### Problem requirements
In the entries below, find the line with "aucoma Association" and the line with "Resin Animals", then retype both and everything between them exactly. Do not copy the pictures.

### Given records
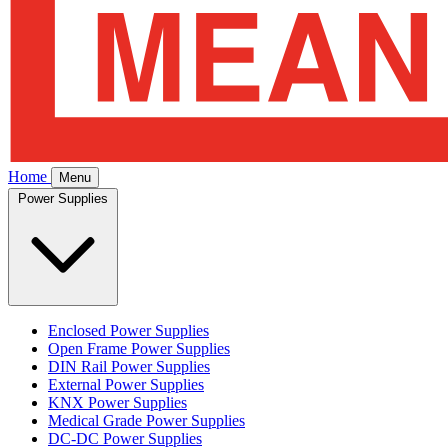
Home
Menu
Power Supplies
Enclosed Power Supplies
Open Frame Power Supplies
DIN Rail Power Supplies
External Power Supplies
KNX Power Supplies
Medical Grade Power Supplies
DC-DC Power Supplies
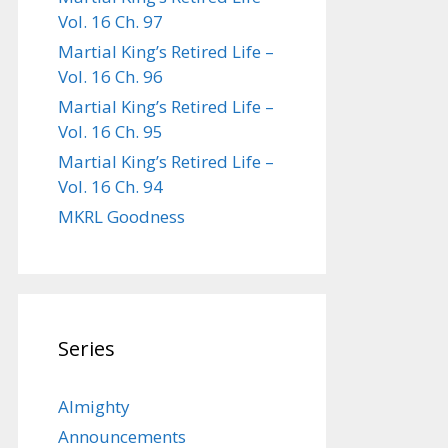
Vol. 16 Ch. 97
Martial King’s Retired Life –
Vol. 16 Ch. 96
Martial King’s Retired Life –
Vol. 16 Ch. 95
Martial King’s Retired Life –
Vol. 16 Ch. 94
MKRL Goodness
Series
Almighty
Announcements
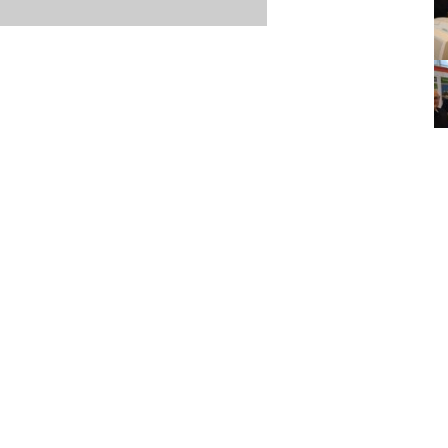
Item posted March 26, 2023
r
·
Terms & Conditions and Privacy Policy
·
Contact
·
Log
aucoma Association
(WGA)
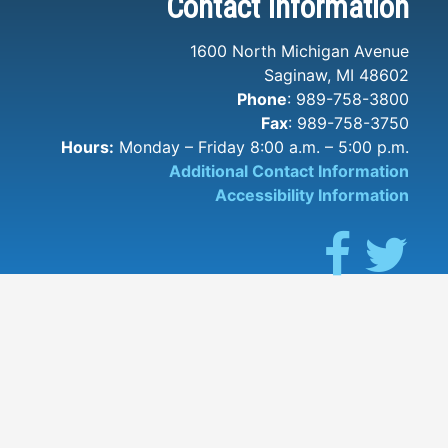
Contact Information
1600 North Michigan Avenue
Saginaw, MI 48602
Phone
: 989-758-3800
Fax
: 989-758-3750
Hours:
Monday – Friday 8:00 a.m. – 5:00 p.m.
Additional Contact Information
Accessibility Information
Facebook
Twit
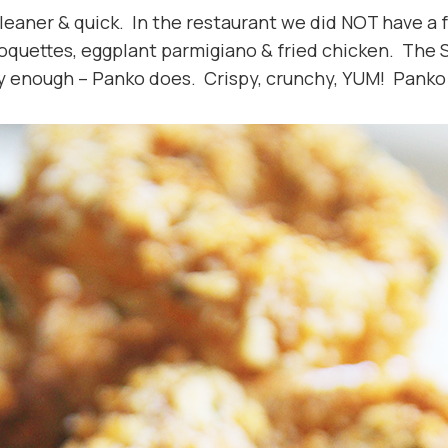
 cleaner & quick. In the restaurant we did NOT have a f
roquettes, eggplant parmigiano & fried chicken. The 
 enough – Panko does. Crispy, crunchy, YUM! Panko i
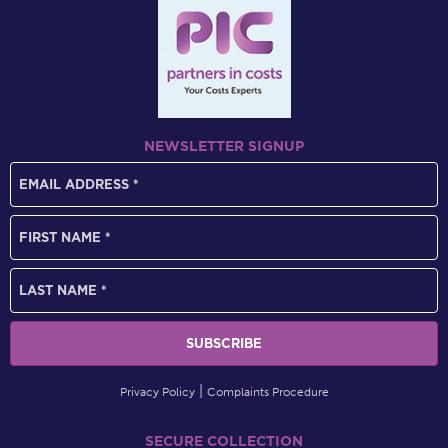
NEWSLETTER SIGNUP
Privacy Policy
Complaints Procedure
SECURE COLLECTION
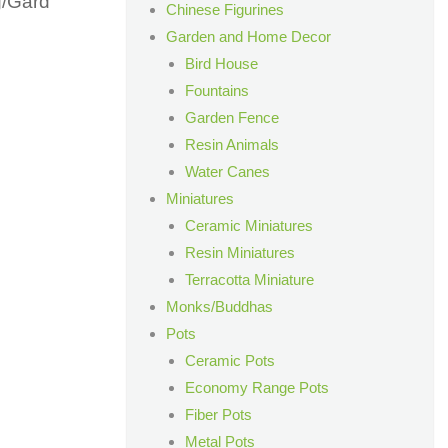
g/Gard
Chinese Figurines
Garden and Home Decor
Bird House
Fountains
Garden Fence
Resin Animals
Water Canes
n
Miniatures
Ceramic Miniatures
Resin Miniatures
Terracotta Miniature
Monks/Buddhas
Pots
Ceramic Pots
Economy Range Pots
Fiber Pots
Metal Pots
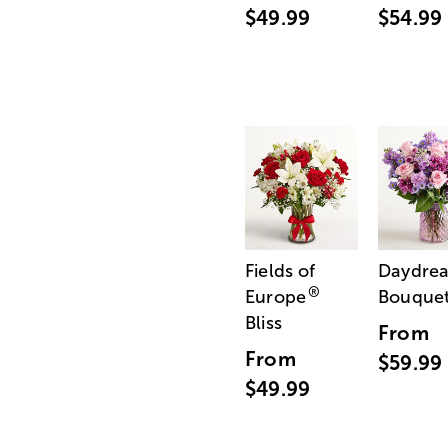
$49.99
$54.99
Fields of
Daydre
®
Europe
Bouque
Bliss
From
From
$59.99
$49.99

### Answer for this exercise
aucoma Association
(WGA)
Contact Information
1600 North Michigan Avenue
Saginaw, MI 48602
Phone
: 989-758-3800
Fax
: 989-758-3750
Hours:
Monday – Friday 8:00 a.m. – 5:00 p.m.
Additional Contact Information
Accessibility Information
Facebook
Twit
 cleaner & quick. In the restaurant we did NOT have a f
roquettes, eggplant parmigiano & fried chicken. The 
 enough – Panko does. Crispy, crunchy, YUM! Panko i
NEWSLETTER SIGNUP
Privacy Policy
Complaints Procedure
SECURE COLLECTION
g/Gard
Chinese Figurines
Garden and Home Decor
Bird House
Fountains
Garden Fence
Resin Animals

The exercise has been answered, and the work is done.